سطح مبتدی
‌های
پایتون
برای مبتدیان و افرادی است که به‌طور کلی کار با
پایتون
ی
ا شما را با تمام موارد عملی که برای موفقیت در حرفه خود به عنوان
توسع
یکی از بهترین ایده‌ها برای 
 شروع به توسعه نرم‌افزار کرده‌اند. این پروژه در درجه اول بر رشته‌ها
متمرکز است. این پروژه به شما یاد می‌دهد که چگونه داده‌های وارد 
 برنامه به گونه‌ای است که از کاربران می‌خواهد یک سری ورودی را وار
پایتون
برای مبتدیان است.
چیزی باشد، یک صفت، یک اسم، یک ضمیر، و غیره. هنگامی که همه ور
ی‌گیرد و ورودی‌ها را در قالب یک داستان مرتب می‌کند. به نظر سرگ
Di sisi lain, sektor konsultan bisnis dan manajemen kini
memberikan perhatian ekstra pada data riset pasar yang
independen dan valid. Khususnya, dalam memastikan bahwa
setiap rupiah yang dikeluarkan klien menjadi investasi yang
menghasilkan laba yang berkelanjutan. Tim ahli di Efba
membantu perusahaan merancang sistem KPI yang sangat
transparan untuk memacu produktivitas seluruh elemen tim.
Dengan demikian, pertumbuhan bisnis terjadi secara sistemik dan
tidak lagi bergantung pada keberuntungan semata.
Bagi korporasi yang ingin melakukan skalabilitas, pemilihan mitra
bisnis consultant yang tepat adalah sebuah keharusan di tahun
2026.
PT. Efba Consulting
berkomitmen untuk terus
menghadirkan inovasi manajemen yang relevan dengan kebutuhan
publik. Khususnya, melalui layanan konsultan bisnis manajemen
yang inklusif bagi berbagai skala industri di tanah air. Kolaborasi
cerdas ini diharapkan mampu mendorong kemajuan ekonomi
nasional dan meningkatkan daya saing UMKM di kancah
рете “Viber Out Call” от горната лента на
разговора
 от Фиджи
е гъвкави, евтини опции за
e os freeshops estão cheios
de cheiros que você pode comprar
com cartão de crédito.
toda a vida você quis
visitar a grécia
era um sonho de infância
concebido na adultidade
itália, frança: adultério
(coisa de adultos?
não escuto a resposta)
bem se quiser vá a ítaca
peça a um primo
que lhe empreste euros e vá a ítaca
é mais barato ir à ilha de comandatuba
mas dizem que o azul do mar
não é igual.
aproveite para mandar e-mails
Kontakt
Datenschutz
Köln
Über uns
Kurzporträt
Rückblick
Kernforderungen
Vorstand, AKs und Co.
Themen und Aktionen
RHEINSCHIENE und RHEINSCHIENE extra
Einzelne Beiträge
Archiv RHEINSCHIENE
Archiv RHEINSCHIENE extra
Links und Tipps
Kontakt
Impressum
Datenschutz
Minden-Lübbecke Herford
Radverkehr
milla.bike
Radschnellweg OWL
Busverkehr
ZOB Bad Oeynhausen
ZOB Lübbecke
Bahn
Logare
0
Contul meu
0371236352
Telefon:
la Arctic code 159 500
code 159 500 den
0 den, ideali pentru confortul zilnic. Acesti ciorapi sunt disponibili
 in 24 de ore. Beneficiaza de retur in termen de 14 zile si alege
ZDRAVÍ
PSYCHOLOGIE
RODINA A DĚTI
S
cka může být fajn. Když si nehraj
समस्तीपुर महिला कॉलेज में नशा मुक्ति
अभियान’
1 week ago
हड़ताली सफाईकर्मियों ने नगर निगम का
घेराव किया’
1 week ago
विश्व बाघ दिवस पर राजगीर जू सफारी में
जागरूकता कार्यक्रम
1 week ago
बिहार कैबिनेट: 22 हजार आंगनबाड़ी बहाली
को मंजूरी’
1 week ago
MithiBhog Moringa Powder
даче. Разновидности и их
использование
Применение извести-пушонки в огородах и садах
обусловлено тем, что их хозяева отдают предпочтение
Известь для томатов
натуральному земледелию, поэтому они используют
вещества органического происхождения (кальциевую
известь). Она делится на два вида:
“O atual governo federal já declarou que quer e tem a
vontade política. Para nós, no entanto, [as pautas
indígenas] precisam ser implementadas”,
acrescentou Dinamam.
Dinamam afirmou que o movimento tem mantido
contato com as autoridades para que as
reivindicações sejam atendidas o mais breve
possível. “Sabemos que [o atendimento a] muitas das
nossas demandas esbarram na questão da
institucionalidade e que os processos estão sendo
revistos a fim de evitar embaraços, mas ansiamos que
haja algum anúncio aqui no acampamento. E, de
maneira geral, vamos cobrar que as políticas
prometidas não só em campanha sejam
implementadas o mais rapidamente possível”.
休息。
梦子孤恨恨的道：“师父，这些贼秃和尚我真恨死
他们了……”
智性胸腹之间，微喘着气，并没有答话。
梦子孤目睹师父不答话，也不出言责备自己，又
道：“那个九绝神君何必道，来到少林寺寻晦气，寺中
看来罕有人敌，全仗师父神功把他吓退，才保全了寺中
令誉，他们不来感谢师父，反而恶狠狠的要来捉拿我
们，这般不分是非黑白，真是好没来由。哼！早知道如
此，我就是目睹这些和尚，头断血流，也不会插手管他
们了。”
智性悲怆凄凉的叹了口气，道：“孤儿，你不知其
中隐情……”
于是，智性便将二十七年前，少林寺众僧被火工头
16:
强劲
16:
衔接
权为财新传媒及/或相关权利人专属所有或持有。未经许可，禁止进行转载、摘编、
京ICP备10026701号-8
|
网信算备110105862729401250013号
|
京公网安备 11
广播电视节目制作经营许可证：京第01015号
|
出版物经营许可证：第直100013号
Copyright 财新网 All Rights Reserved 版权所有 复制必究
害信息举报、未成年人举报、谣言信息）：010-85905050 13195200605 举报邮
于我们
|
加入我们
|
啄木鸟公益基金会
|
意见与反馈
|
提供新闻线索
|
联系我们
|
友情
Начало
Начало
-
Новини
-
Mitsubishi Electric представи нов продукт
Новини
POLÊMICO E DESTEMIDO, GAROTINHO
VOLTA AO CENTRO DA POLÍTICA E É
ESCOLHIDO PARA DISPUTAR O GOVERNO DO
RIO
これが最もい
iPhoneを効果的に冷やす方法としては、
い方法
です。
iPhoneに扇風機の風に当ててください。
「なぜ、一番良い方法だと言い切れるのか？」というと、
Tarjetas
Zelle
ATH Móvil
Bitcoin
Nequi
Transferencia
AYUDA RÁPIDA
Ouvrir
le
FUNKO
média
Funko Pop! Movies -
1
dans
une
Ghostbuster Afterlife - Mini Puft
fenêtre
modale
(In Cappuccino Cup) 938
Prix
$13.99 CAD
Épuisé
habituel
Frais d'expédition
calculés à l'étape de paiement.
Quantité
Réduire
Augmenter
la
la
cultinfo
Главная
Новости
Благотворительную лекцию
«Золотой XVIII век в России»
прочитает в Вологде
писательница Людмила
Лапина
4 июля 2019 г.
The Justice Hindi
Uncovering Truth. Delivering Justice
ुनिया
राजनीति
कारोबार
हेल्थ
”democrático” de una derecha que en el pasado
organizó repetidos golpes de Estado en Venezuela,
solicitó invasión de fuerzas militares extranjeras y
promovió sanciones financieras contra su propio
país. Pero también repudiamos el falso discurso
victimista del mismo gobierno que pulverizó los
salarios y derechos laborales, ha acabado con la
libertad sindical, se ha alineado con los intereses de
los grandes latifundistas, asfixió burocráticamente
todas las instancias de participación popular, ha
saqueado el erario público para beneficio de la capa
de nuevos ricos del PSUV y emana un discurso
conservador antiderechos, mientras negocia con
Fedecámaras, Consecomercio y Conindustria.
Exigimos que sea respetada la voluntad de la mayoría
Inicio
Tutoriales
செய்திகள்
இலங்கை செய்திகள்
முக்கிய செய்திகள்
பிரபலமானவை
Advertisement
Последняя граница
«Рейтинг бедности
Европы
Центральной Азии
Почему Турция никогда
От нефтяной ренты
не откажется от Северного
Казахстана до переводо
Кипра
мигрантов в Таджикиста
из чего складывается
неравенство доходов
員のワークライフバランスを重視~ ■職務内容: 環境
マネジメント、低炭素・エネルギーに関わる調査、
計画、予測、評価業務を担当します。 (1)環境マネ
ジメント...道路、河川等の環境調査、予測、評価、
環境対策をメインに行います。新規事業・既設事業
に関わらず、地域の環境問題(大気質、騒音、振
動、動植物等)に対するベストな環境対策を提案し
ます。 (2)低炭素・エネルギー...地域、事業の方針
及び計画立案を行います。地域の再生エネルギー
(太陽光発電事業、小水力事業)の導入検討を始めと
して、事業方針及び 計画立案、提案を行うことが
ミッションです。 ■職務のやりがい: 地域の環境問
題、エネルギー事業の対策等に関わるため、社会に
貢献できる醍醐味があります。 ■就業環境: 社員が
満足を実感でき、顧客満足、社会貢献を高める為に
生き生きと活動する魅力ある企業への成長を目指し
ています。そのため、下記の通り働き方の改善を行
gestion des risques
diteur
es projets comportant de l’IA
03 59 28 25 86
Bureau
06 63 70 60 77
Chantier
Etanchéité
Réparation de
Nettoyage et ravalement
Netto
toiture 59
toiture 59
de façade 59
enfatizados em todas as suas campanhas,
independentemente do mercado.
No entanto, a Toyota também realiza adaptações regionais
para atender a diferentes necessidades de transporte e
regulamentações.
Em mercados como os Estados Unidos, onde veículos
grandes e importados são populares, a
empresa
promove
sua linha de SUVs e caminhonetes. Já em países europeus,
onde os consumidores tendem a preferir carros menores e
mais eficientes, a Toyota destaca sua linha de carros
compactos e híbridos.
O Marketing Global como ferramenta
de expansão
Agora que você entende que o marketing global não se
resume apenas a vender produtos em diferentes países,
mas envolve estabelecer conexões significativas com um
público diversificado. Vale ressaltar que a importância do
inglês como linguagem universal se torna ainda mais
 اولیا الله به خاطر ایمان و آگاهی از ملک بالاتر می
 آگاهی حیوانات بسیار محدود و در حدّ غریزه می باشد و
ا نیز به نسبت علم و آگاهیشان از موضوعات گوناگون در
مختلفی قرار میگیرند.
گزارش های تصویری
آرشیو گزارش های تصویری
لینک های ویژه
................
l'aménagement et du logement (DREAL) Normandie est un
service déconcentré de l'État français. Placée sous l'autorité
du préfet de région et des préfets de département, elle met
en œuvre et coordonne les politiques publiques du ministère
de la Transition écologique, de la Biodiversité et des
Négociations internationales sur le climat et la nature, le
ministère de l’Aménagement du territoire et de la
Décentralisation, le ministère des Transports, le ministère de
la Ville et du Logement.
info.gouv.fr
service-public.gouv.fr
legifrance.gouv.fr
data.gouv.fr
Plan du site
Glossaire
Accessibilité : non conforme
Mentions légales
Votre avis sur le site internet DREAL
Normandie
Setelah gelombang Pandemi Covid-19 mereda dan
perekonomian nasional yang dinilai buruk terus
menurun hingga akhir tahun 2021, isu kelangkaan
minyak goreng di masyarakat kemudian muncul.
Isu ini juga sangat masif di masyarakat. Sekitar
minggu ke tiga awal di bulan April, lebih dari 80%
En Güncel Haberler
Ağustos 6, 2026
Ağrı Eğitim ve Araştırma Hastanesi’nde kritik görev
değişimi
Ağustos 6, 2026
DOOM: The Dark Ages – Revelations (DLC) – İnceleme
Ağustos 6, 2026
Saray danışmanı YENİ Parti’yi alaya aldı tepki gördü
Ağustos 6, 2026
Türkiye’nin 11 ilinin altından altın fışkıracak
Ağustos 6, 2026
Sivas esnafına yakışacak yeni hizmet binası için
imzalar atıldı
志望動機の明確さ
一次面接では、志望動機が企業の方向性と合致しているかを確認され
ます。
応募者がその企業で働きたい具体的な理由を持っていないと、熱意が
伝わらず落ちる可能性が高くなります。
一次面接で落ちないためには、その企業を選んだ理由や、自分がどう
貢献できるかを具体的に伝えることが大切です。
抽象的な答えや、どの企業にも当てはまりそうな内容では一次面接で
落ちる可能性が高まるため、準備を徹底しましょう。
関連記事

# # # #

■ **Brief**
Reproduce exactly, and with no other material, the lines between those holding "समस्तीपुर महिला कॉलेज में नशा मुक्ति" and "iPhoneに扇風機の風に当ててください。", inclusive.

■ **Output**
समस्तीपुर महिला कॉलेज में नशा मुक्ति
अभियान’
1 week ago
हड़ताली सफाईकर्मियों ने नगर निगम का
घेराव किया’
1 week ago
विश्व बाघ दिवस पर राजगीर जू सफारी में
जागरूकता कार्यक्रम
1 week ago
बिहार कैबिनेट: 22 हजार आंगनबाड़ी बहाली
को मंजूरी’
1 week ago
MithiBhog Moringa Powder
даче. Разновидности и их
использование
Применение извести-пушонки в огородах и садах
обусловлено тем, что их хозяева отдают предпочтение
Известь для томатов
натуральному земледелию, поэтому они используют
вещества органического происхождения (кальциевую
известь). Она делится на два вида:
“O atual governo federal já declarou que quer e tem a
vontade política. Para nós, no entanto, [as pautas
indígenas] precisam ser implementadas”,
acrescentou Dinamam.
Dinamam afirmou que o movimento tem mantido
contato com as autoridades para que as
reivindicações sejam atendidas o mais breve
possível. “Sabemos que [o atendimento a] muitas das
nossas demandas esbarram na questão da
institucionalidade e que os processos estão sendo
revistos a fim de evitar embaraços, mas ansiamos que
haja algum anúncio aqui no acampamento. E, de
maneira geral, vamos cobrar que as políticas
prometidas não só em campanha sejam
implementadas o mais rapidamente possível”.
休息。
梦子孤恨恨的道：“师父，这些贼秃和尚我真恨死
他们了……”
智性胸腹之间，微喘着气，并没有答话。
梦子孤目睹师父不答话，也不出言责备自己，又
道：“那个九绝神君何必道，来到少林寺寻晦气，寺中
看来罕有人敌，全仗师父神功把他吓退，才保全了寺中
令誉，他们不来感谢师父，反而恶狠狠的要来捉拿我
们，这般不分是非黑白，真是好没来由。哼！早知道如
此，我就是目睹这些和尚，头断血流，也不会插手管他
们了。”
智性悲怆凄凉的叹了口气，道：“孤儿，你不知其
中隐情……”
于是，智性便将二十七年前，少林寺众僧被火工头
16:
强劲
16:
衔接
权为财新传媒及/或相关权利人专属所有或持有。未经许可，禁止进行转载、摘编、
京ICP备10026701号-8
|
网信算备110105862729401250013号
|
京公网安备 11
广播电视节目制作经营许可证：京第01015号
|
出版物经营许可证：第直100013号
Copyright 财新网 All Rights Reserved 版权所有 复制必究
害信息举报、未成年人举报、谣言信息）：010-85905050 13195200605 举报邮
于我们
|
加入我们
|
啄木鸟公益基金会
|
意见与反馈
|
提供新闻线索
|
联系我们
|
友情
Начало
Начало
-
Новини
-
Mitsubishi Electric представи нов продукт
Новини
POLÊMICO E DESTEMIDO, GAROTINHO
VOLTA AO CENTRO DA POLÍTICA E É
ESCOLHIDO PARA DISPUTAR O GOVERNO DO
RIO
これが最もい
iPhoneを効果的に冷やす方法としては、
い方法
です。
iPhoneに扇風機の風に当ててください。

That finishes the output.